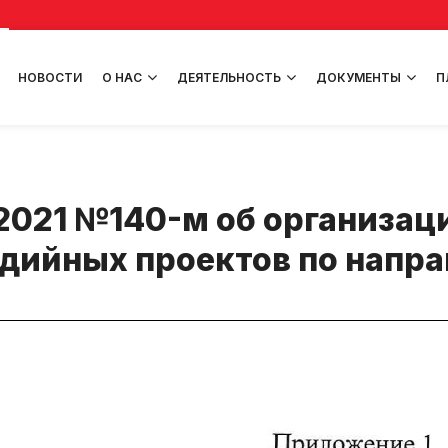
НОВОСТИ
О НАС
ДЕЯТЕЛЬНОСТЬ
ДОКУМЕНТЫ
П
.2021 №140-м об организац
дийных проектов по напр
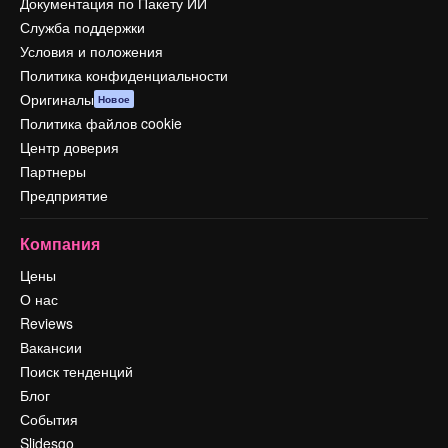
Документация по Пакету ИИ
Служба поддержки
Условия и положения
Политика конфиденциальности
Оригиналы
Новое
Политика файлов cookie
Центр доверия
Партнеры
Предприятие
Компания
Цены
О нас
Reviews
Вакансии
Поиск тенденций
Блог
События
Slidesgo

—————

• Exercise aim
The answer must be every line from the records above that contains the word "Политика", copied out.

• Solution to the problem
Политика конфиденциальности
Политика файлов cookie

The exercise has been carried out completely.